In Jeremiah 6:8, Jerusalem is warned it will become desolate if it does not turn, echoing the desolate land no one lays to heart.
In Jeremiah 9:11, God makes Jerusalem a heap of ruins and a desolation, mirroring the whole land made desolate in 12:11.
Jeremiah 23:10 uses the exact phrase 'the land mourns' and ties it to adultery and curse, directly echoing the desolation here.
Jeremiah 4:27 also declares the whole land a desolation, reinforcing the same prophecy of total ruin with a glimmer of hope.
Jeremiah 14:2 continues the mourning imagery with Judah's gates languishing and people lamenting, reinforcing the land's desolation.
Jeremiah 19:8 depicts Jerusalem as a horror to passersby, contrasting with 'no man lays it to heart' — the desolation is obvious yet ignored.
Isaiah 42:25 directly parallels 'did not take it to heart' — Israel's failure to understand God's judgment, same as the lack of heart here.

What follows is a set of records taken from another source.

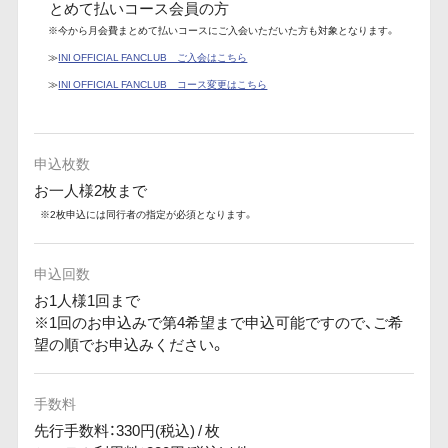
とめて払いコース会員の方
※今から月会費まとめて払いコースにご入会いただいた方も対象となります。
≫
INI OFFICIAL FANCLUB ご入会はこちら
≫
INI OFFICIAL FANCLUB コース変更はこちら
申込枚数
お一人様2枚まで
※2枚申込には同行者の指定が必須となります。
申込回数
お1人様1回まで
※1回のお申込みで第4希望まで申込可能ですので、ご希
望の順でお申込みください。
手数料
先行手数料：330円(税込) / 枚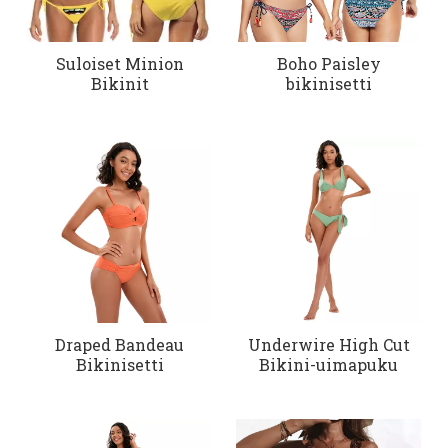
Suloiset Minion
Boho Paisley
Bikinit
bikinisetti
Draped Bandeau
Underwire High Cut
Bikinisetti
Bikini-uimapuku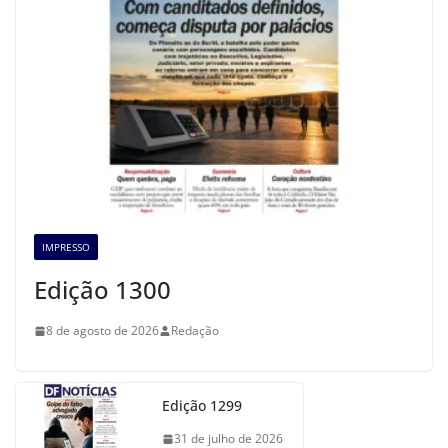
IMPRESSO
Edição 1300
8 de agosto de 2026
Redação
Edição 1299
31 de julho de 2026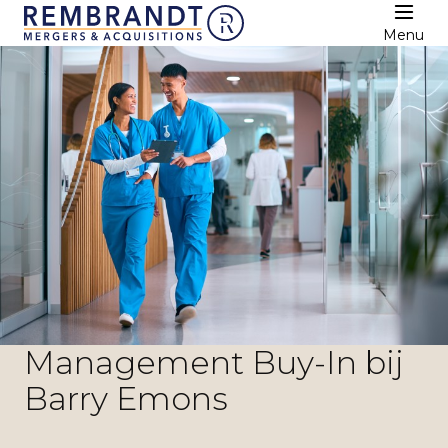
Menu
Management Buy-In bij
Barry Emons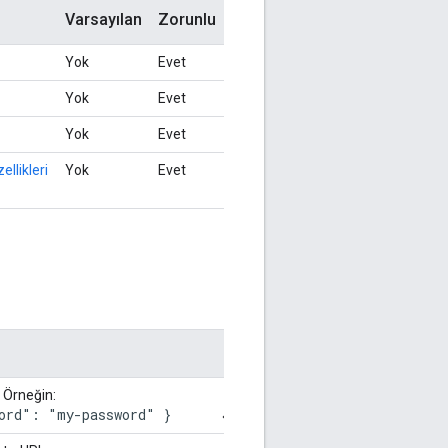
Varsayılan
Zorunlu
Yok
Evet
Yok
Evet
Yok
Evet
ellikleri
Yok
Evet
Varsayılan
. Örneğin:
Yok.
ord": "my-password" } 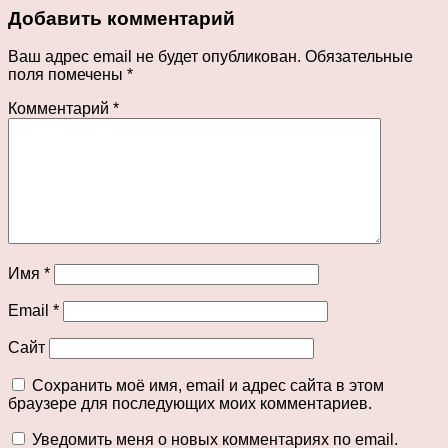
Добавить комментарий
Ваш адрес email не будет опубликован.
Обязательные
поля помечены
*
Комментарий
*
Имя
*
Email
*
Сайт
Сохранить моё имя, email и адрес сайта в этом
браузере для последующих моих комментариев.
Уведомить меня о новых комментариях по email.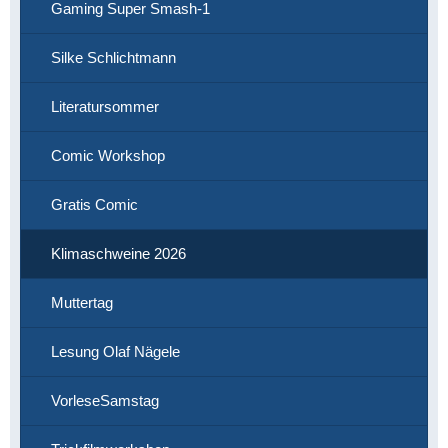
Gaming Super Smash-1
Silke Schlichtmann
Literatursommer
Comic Workshop
Gratis Comic
Klimaschweine 2026
Muttertag
Lesung Olaf Nägele
VorleseSamstag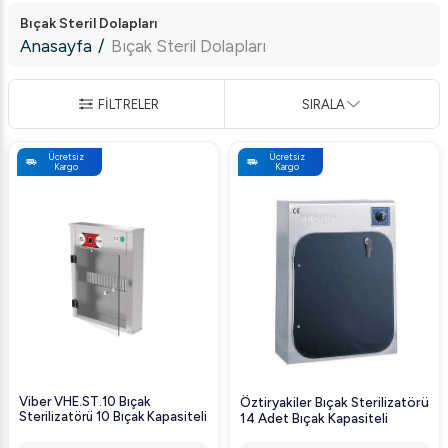
Bıçak Steril Dolapları
Anasayfa
/
Bıçak Steril Dolapları
FİLTRELER
SIRALA
Ücretsiz
Ücretsiz
Kargo
Kargo
Viber VHE.ST.10 Bıçak
Öztiryakiler Bıçak Sterilizatörü
Sterilizatörü 10 Bıçak Kapasiteli
14 Adet Bıçak Kapasiteli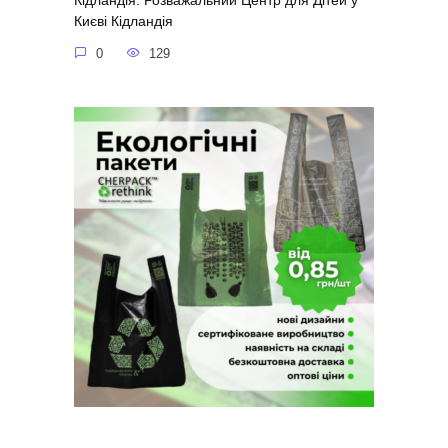
Кідландія: Розважальний Центр для Дітей у
Києві Кідландія
0
129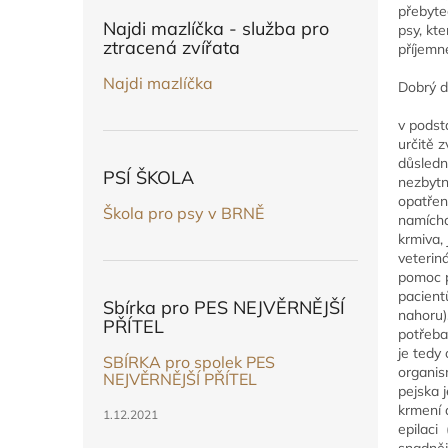
n
přebyteč
e
Najdi mazlíčka - služba pro
psy, kt
l
ztracená zvířata
příjemn
Najdi mazlíčka
Dobrý d
v podst
určitě z
důsledn
PSÍ ŠKOLA
nezbytn
opatřen
Škola pro psy v BRNĚ
namíchá
krmiva, 
veteriná
pomoc p
pacientů
Sbírka pro PES NEJVĚRNĚJŠÍ
nahoru)
PŘÍTEL
potřeba
je tedy
SBÍRKA pro spolek PES
organis
NEJVĚRNĚJŠÍ PŘÍTEL
pejska 
krmení 
1.12.2021
epilaci
snadněji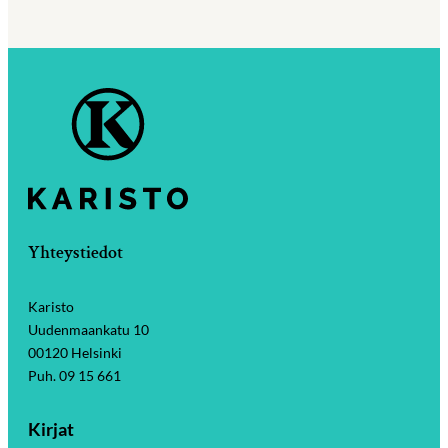
Yhteystiedot
Karisto
Uudenmaankatu 10
00120 Helsinki
Puh. 09 15 661
Kirjat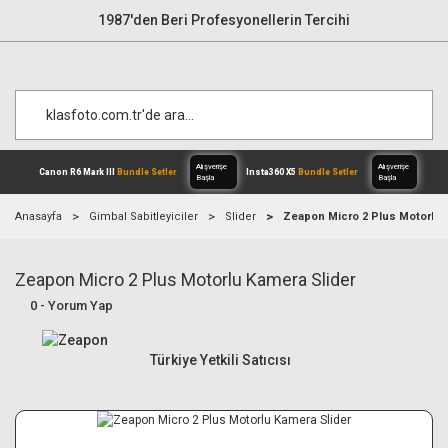
1987'den Beri Profesyonellerin Tercihi
Anasayfa
Gimbal Sabitleyiciler
Slider
Zeapon Micro 2 Plus Motorlu 
Zeapon Micro 2 Plus Motorlu Kamera Slider
Alışverişe
Canon R6 Mark III
Bundle Setler
Inst
Başla
0 - Yorum Yap
Türkiye Yetkili Satıcısı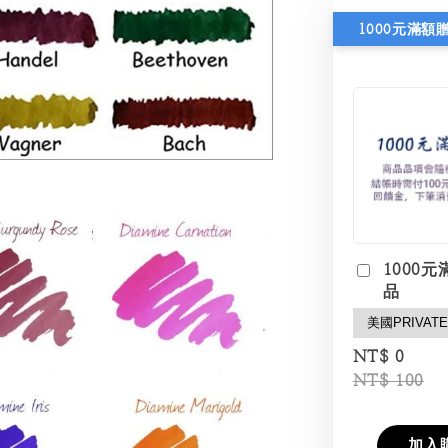
1000元滿額
1000元
品
NT$ 0
NT$ 100
加入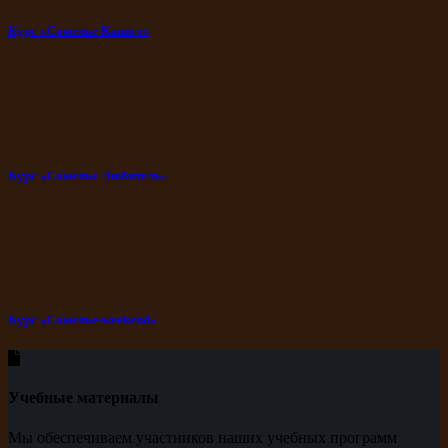
Курс «Сомелье Кавист»
Курс «Сомелье Любитель»
Курс «Сомелье-weekend»
Учебные материалы
Мы обеспечиваем участников наших учебных программ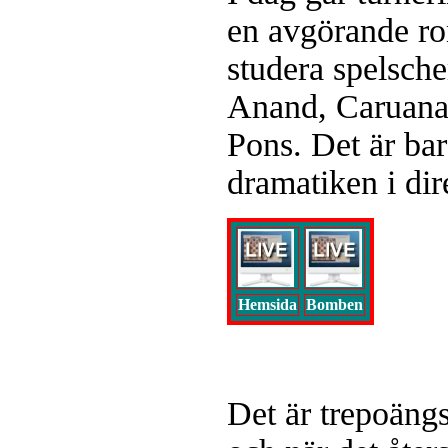
en avgörande ro
studera spelsch
Anand, Caruana 
Pons. Det är bara
dramatiken i di
Hemsida
Bomben
Det är trepoängs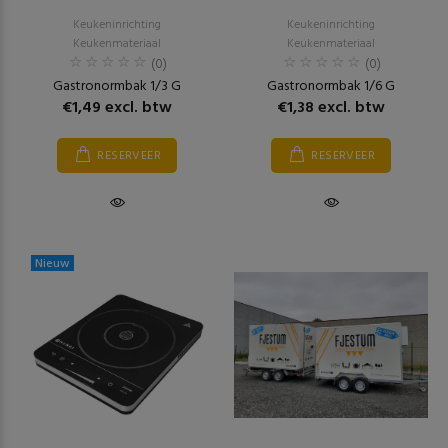
Keukeninrichting
Keukeninrichting
Keukenmateriaal
Keukenmateriaal
(0)
(0)
Gastronormbak 1/3 G
Gastronormbak 1/6 G
€1,49 excl. btw
€1,38 excl. btw
RESERVEER
RESERVEER
Nieuw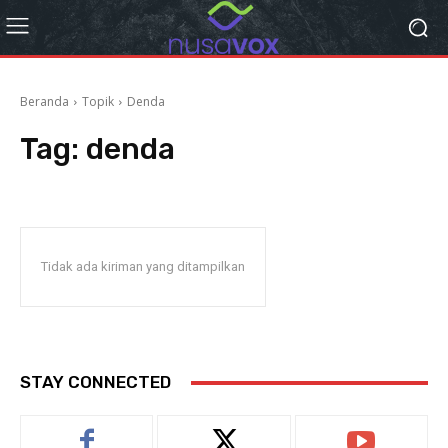
Beranda
Topik
Denda
Tag:
denda
Tidak ada kiriman yang ditampilkan
STAY CONNECTED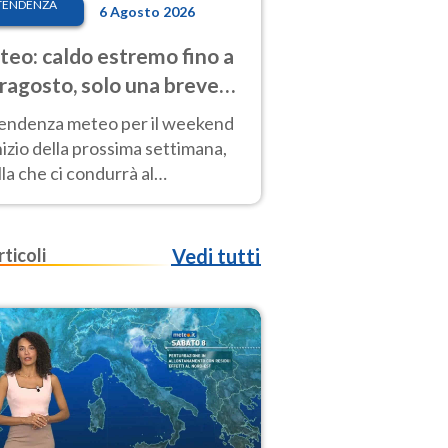
TENDENZA
6 Agosto 2026
eo: caldo estremo fino a
ragosto, solo una breve
sa. Ecco dove
tendenza meteo per il weekend
inizio della prossima settimana,
la che ci condurrà al
ragosto, vede ancora
perature molto elevate
rticoli
Vedi tutti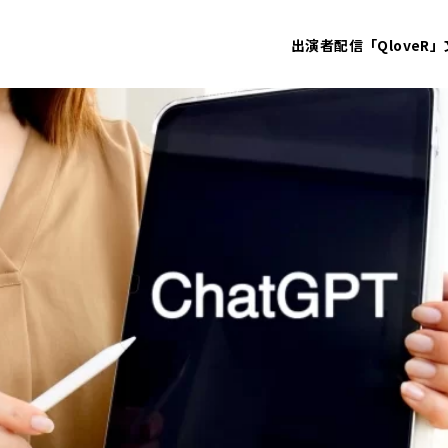
出演者
配信「QloveR」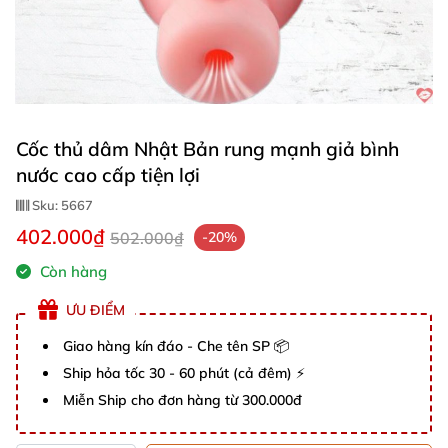
Cốc thủ dâm Nhật Bản rung mạnh giả bình
nước cao cấp tiện lợi
Sku:
5667
402.000₫
502.000₫
-20%
Còn hàng
ƯU ĐIỂM
Giao hàng kín đáo - Che tên SP 📦
Ship hỏa tốc 30 - 60 phút (cả đêm) ⚡
Miễn Ship cho đơn hàng từ 300.000đ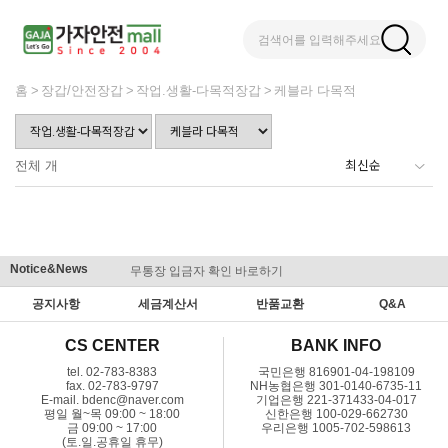
검색어를 입력해주세요
홈
장갑/안전장갑
작업.생활-다목적장갑
케블라 다목적
전체
개
Notice&News
무통장 입금자 확인 바로하기
맞춤결제 
공지사항
세금계산서
반품교환
Q&A
CS CENTER
BANK INFO
tel. 02-783-8383
국민은행 816901-04-198109
fax. 02-783-9797
NH농협은행 301-0140-6735-11
E-mail. bdenc@naver.com
기업은행 221-371433-04-017
평일 월~목 09:00 ~ 18:00
신한은행 100-029-662730
금 09:00 ~ 17:00
우리은행 1005-702-598613
(토.일.공휴일 휴무)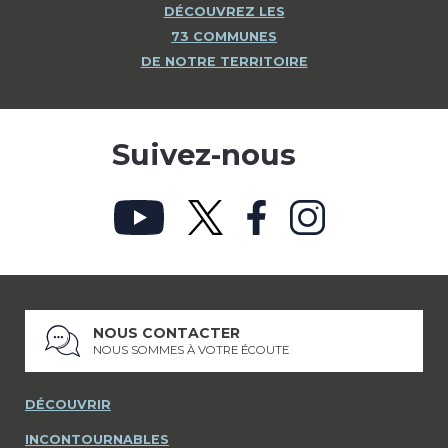
DÉCOUVREZ LES
73 COMMUNES
DE NOTRE TERRITOIRE
Suivez-nous
NOUS CONTACTER
NOUS SOMMES À VOTRE ÉCOUTE
DÉCOUVRIR
INCONTOURNABLES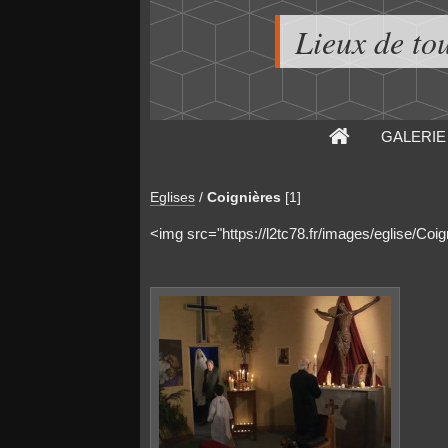
Lieux de to
GALERIE
Eglises
/
Coignières
[1]
<img src="https://l2tc78.fr/images/eglise/Coi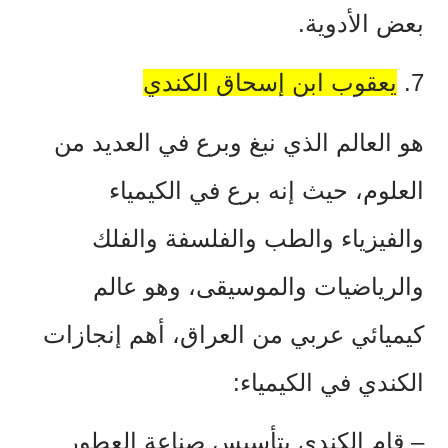
بعض الأدوية.
7.
يعقوب ابن إسحاق الكندي
هو العالم الذي نبغ وبرع في العديد من
العلوم، حيث إنه برع في الكيمياء
والفيزياء والطب والفلسفة والفلك
والرياضيات والموسيقى، وهو عالم
كيميائي عربي من العراق، أهم إنجازات
الكندي في الكيمياء:
–
قام الكندي بتأسيس صناعة العطور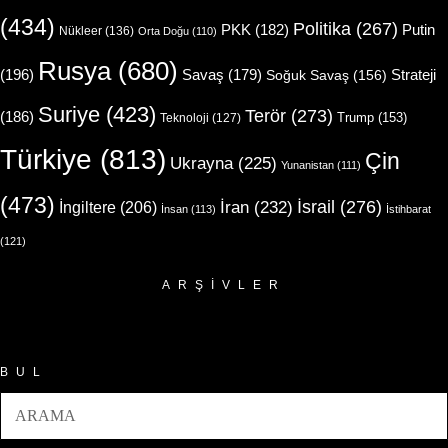
(434)
Politika
(267)
Putin
PKK
(182)
Nükleer
(136)
Orta Doğu
(110)
Rusya
(680)
(196)
Strateji
Savaş
(179)
Soğuk Savaş
(156)
Suriye
(423)
Terör
(273)
(186)
Trump
(153)
Teknoloji
(127)
Türkiye
(813)
Çin
Ukrayna
(225)
Yunanistan
(111)
(473)
İsrail
(276)
İngiltere
(206)
İran
(232)
İnsan
(113)
İstihbarat
(121)
ARŞIVLER
Arşivler
BUL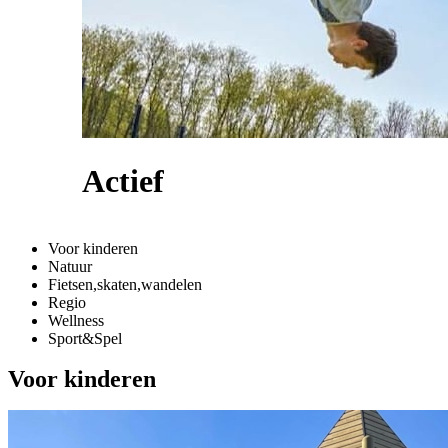
Actief
Voor kinderen
Natuur
Fietsen,skaten,wandelen
Regio
Wellness
Sport&Spel
Voor kinderen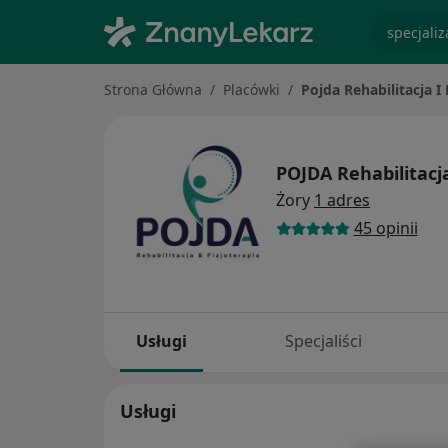
specjaliz
Strona Główna
Placówki
Pojda Rehabilitacja I 
POJDA Rehabilitacja
Żory
1 adres
45 opinii
Usługi
Specjaliści
Usługi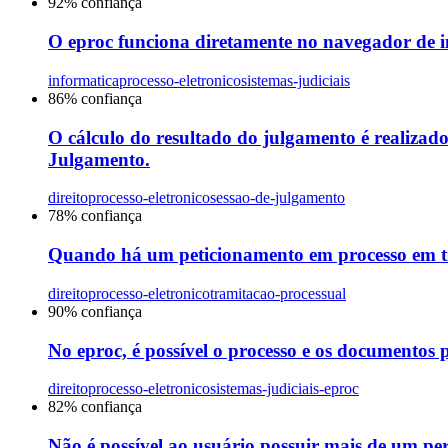
92
% confiança
O eproc funciona diretamente no navegador de int
informatica
processo-eletronico
sistemas-judiciais
86
% confiança
O cálculo do resultado do julgamento é realizado
Julgamento.
direito
processo-eletronico
sessao-de-julgamento
78
% confiança
Quando há um peticionamento em processo em tra
direito
processo-eletronico
tramitacao-processual
90
% confiança
No eproc, é possível o processo e os documentos p
direito
processo-eletronico
sistemas-judiciais-eproc
82
% confiança
Não é possível ao usuário possuir mais de um perf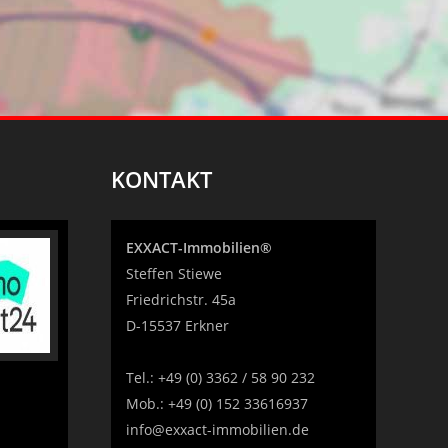
KONTAKT
EXXACT-Immobilien®
Steffen Stiewe
Friedrichstr. 45a
D-15537 Erkner
Tel.:
+49 (0) 3362 / 58 90 232
Mob.:
+49 (0) 152 33616937
info@exxact-immobilien.de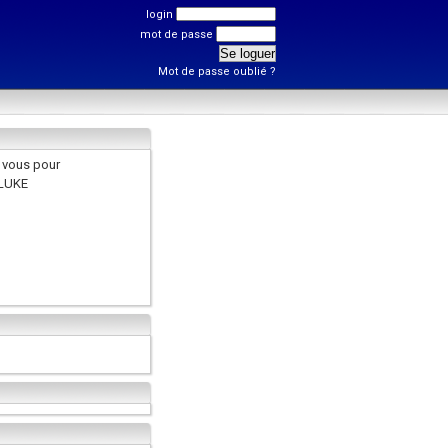
login
mot de passe
Mot de passe oublié ?
 vous pour
YLUKE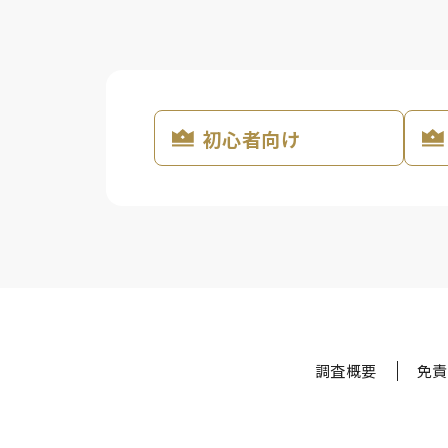
初心者向け
調査概要
免責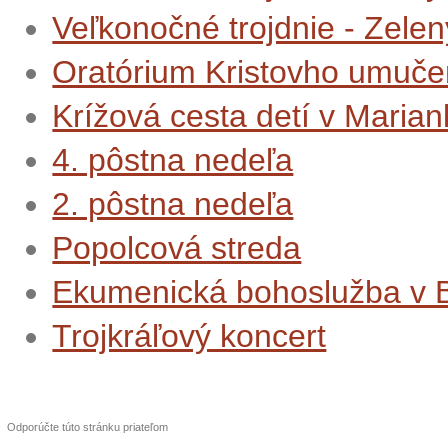
Veľkonočné trojdnie - Zelen
Oratórium Kristovho umučen
Krížová cesta detí v Maria
4. pôstna nedeľa
2. pôstna nedeľa
Popolcová streda
Ekumenická bohoslužba v B
Trojkráľový koncert
Odporúčte túto stránku priateľom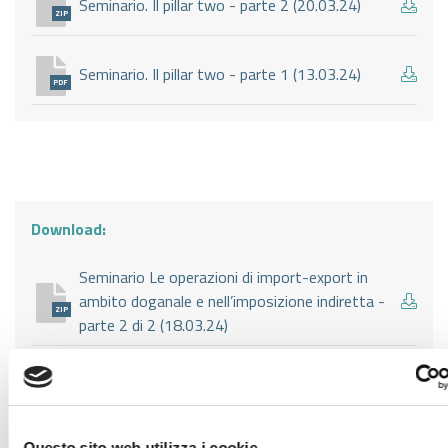
Seminario. Il pillar two - parte 2 (20.03.24)
ZIP
Seminario. Il pillar two - parte 1 (13.03.24)
PDF
Download:
Seminario Le operazioni di import-export in
ambito doganale e nell’imposizione indiretta -
ZIP
parte 2 di 2 (18.03.24)
Seminario Le operazioni di import-export in
ambito doganale e nell’imposizione indiretta -
ZIP
parte 1 di 2 (11.03.24)
Questo sito web utilizza i cookie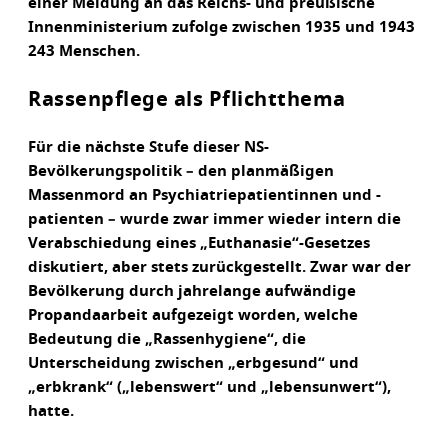
einer Meldung an das Reichs- und preußische
Innenministerium zufolge zwischen 1935 und 1943
243 Menschen.
Rassenpflege als Pflichtthema
Für die nächste Stufe dieser NS-
Bevölkerungspolitik – den planmäßigen
Massenmord an Psychiatriepatientinnen und -
patienten – wurde zwar immer wieder intern die
Verabschiedung eines „Euthanasie“-Gesetzes
diskutiert, aber stets zurückgestellt. Zwar war der
Bevölkerung durch jahrelange aufwändige
Propandaarbeit aufgezeigt worden, welche
Bedeutung die „Rassenhygiene“, die
Unterscheidung zwischen „erbgesund“ und
„erbkrank“ („lebenswert“ und „lebensunwert“),
hatte.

Isaiah 57:1 echoes the same lament: no one takes the righteous' loss to heart, mirroring the land's desolation ignored here.
Joel 1:10 depicts the ground mourning over destroyed harvests, matching the land's mourning in this verse — a common prophetic image.
Romans 8:22 intensifies the image — all creation groans together, directly paralleling the land's mourning here as part of a wider suffering.
Lamentations 1:1 laments Jerusalem's loneliness and widowhood, mirroring the land's desolation and lack of mourners.
Romans 8:20 expands the idea: creation was subjected to futility, not just the land of Israel, connecting cosmic groaning to earthly desolation.
Ecclesiastes 7:2 uses the same phrase 'lay it to heart' — there it is wise to consider mortality, here it is the missing response to desolation.